Et c’est reparti!  La maladie du refus global prolifère de plus belle, amenant irritation chronique, colère, déceptions, désespoir, impuissance et pandémie de dépression nerveuse, dommages  collatéraux  faisant les choux gras de tous les empires pharmaceutiques de la planète des singes.

Il faut faire quelque chose, me direz-vous.  À première vue, il semble assez évident que l’antidote au refus est l’acceptation.  «Il y a une contravention coincée entre l’essuie-glace et le pare-brise: d’accord», «mon collègue a un nouveau parfum soulevant chez-moi une aversion: d’accord», «Denis Coderre est maintenant maire de Montréal: d’accord». D’accord parce que c’est un fait indéniable, votre éventuelle préférence pour un autre candidat en étant un aussi.

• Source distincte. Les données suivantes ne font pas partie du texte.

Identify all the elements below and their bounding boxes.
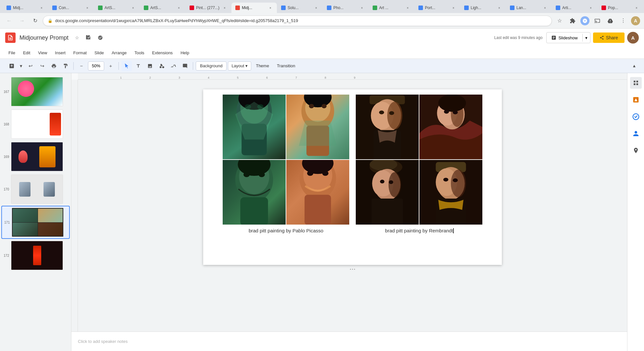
add-slide-dropdown[interactable]: ▾ [18, 61, 24, 71]
browser-tab-1[interactable]: Midj... × [3, 3, 48, 13]
add-slide-button[interactable] [5, 61, 18, 71]
browser-tab-13[interactable]: Arti... × [552, 3, 597, 13]
comment-button[interactable] [180, 61, 190, 71]
slide-thumbnail-167[interactable]: 167 [1, 76, 70, 108]
tasks-icon[interactable] [630, 111, 642, 123]
menu-arrange[interactable]: Arrange [108, 49, 130, 57]
lines-tool-button[interactable] [168, 61, 179, 71]
slide-thumbnail-168[interactable]: 168 [1, 108, 70, 140]
tab-close-6[interactable]: × [268, 5, 273, 10]
refresh-button[interactable]: ↻ [30, 16, 40, 26]
more-tools-button[interactable]: ⋮ [618, 16, 628, 26]
tab-close-1[interactable]: × [39, 5, 44, 10]
tab-close-8[interactable]: × [359, 5, 365, 10]
svg-marker-13 [299, 121, 337, 146]
slide-canvas[interactable]: brad pitt painting by Pablo Picasso [203, 89, 502, 265]
menu-edit[interactable]: Edit [20, 49, 33, 57]
print-button[interactable] [49, 61, 59, 71]
browser-tab-8[interactable]: Pho... × [323, 3, 368, 13]
save-to-drive-button[interactable] [605, 16, 615, 26]
tab-close-5[interactable]: × [222, 5, 227, 10]
slide-canvas-area[interactable]: brad pitt painting by Pablo Picasso [78, 80, 627, 332]
tab-favicon-8 [327, 6, 331, 10]
redo-button[interactable]: ↪ [37, 61, 47, 71]
undo-button[interactable]: ↩ [25, 61, 36, 71]
share-button[interactable]: Share [593, 32, 625, 43]
browser-tab-9[interactable]: Art ... × [369, 3, 414, 13]
tab-close-9[interactable]: × [405, 5, 410, 10]
slides-toolbar: ▾ ↩ ↪ − 50% + [0, 59, 644, 73]
menu-help[interactable]: Help [177, 49, 192, 57]
user-profile-button[interactable]: A [631, 16, 640, 25]
text-tool-button[interactable] [133, 61, 143, 71]
browser-tab-10[interactable]: Port... × [415, 3, 460, 13]
tab-close-10[interactable]: × [451, 5, 456, 10]
slide-thumbnail-170[interactable]: 170 [1, 173, 70, 205]
enable-offline-button[interactable] [96, 33, 105, 42]
maps-icon[interactable] [630, 145, 642, 156]
slide-thumbnail-172[interactable]: 172 [1, 240, 70, 271]
browser-tab-11[interactable]: Ligh... × [460, 3, 506, 13]
tab-close-13[interactable]: × [588, 5, 593, 10]
transition-button[interactable]: Transition [274, 61, 299, 71]
slideshow-dropdown[interactable]: ▾ [583, 35, 590, 40]
extensions-button[interactable] [567, 16, 578, 26]
paint-format-button[interactable] [60, 61, 71, 71]
menu-slide[interactable]: Slide [91, 49, 107, 57]
separator-2 [118, 62, 119, 70]
menu-format[interactable]: Format [70, 49, 90, 57]
layout-button[interactable]: Layout ▾ [228, 61, 251, 71]
grid-view-icon[interactable] [630, 77, 642, 89]
zoom-in-button[interactable]: + [105, 61, 116, 71]
menu-extensions[interactable]: Extensions [149, 49, 176, 57]
slide-thumbnail-171[interactable]: 171 [1, 206, 70, 239]
profile-icon-1[interactable] [580, 16, 589, 25]
cast-button[interactable] [592, 16, 602, 26]
browser-tab-2[interactable]: Con... × [48, 3, 94, 13]
address-bar[interactable]: 🔒 docs.google.com/presentation/d/1wugxrc… [43, 16, 552, 26]
shapes-tool-button[interactable] [156, 61, 167, 71]
select-tool-button[interactable] [121, 61, 132, 71]
tab-favicon-9 [373, 6, 377, 10]
browser-tab-4[interactable]: ArtS... × [140, 3, 185, 13]
menu-file[interactable]: File [5, 49, 19, 57]
tab-close-7[interactable]: × [314, 5, 319, 10]
tab-close-14[interactable]: × [634, 5, 639, 10]
bookmark-button[interactable]: ☆ [554, 16, 565, 26]
browser-tab-12[interactable]: Lan... × [506, 3, 551, 13]
forward-button[interactable]: → [17, 16, 27, 26]
star-button[interactable]: ☆ [72, 33, 81, 42]
explore-icon[interactable] [630, 94, 642, 106]
browser-tab-5[interactable]: Pint... (277...) × [186, 3, 231, 13]
collapse-toolbar-button[interactable]: ▲ [630, 61, 639, 71]
tab-title-2: Con... [59, 6, 83, 10]
ruler-mark-7: 7 [295, 76, 297, 79]
tab-close-11[interactable]: × [497, 5, 502, 10]
speaker-notes-area[interactable]: Click to add speaker notes [71, 332, 627, 351]
slideshow-button-group: Slideshow ▾ [546, 32, 590, 43]
contacts-icon[interactable] [630, 128, 642, 139]
browser-tab-6[interactable]: Midj... × [231, 3, 277, 13]
svg-rect-16 [240, 197, 268, 225]
menu-insert[interactable]: Insert [52, 49, 69, 57]
slide-thumbnail-169[interactable]: 169 [1, 141, 70, 173]
browser-tab-7[interactable]: Solu... × [277, 3, 323, 13]
move-to-drive-button[interactable] [84, 33, 93, 42]
zoom-out-button[interactable]: − [76, 61, 87, 71]
zoom-level[interactable]: 50% [88, 61, 104, 71]
back-button[interactable]: ← [4, 16, 14, 26]
tab-close-4[interactable]: × [176, 5, 181, 10]
slideshow-button[interactable]: Slideshow [547, 35, 582, 40]
tab-close-12[interactable]: × [542, 5, 548, 10]
user-avatar[interactable]: A [627, 32, 639, 44]
tab-close-2[interactable]: × [85, 5, 90, 10]
image-tool-button[interactable] [145, 61, 155, 71]
rembrandt-image-grid [356, 95, 482, 225]
background-button[interactable]: Background [196, 61, 227, 71]
browser-tab-3[interactable]: ArtS... × [94, 3, 140, 13]
browser-tab-14[interactable]: Pop... × [598, 3, 643, 13]
tab-close-3[interactable]: × [130, 5, 136, 10]
menu-tools[interactable]: Tools [131, 49, 147, 57]
theme-button[interactable]: Theme [253, 61, 272, 71]
menu-view[interactable]: View [35, 49, 50, 57]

L’acceptation n’équivaut pas à la résignation ou à la perte des possibilités d’agir et de désirer.  C’est la panacée de la maladie mentale qui consiste à tenir pour irréel ou impossible ce qui est déjà arrivé!  Donc si une conduite d’eau  a pété et que votre sous-sol est inondé, appelez le nettoyeur après sinistre et le plombier!

En terminant, j’aimerais pousser cette réflexion éclair juste un peu plus loin: si l’acceptation est LA panacée, vous ne pouvez malheureusement pas choisir de l’utiliser.  Il n’y a pas de choix, car il n’y a pas d’autres possibilités. C’est comme la respiration.  On peut retarder l’expiration certes, jamais y échapper.

La seule «liberté» qui vous reste est de différer l’inéluctable et de vous maintenir ainsi dans la folie. La seule liberté qui vous reste, c’est de pratiquer cette étrange religion consistant à proclamer à chaque nanoseconde que le Dieu que vous vénérez se trompe tout le temps.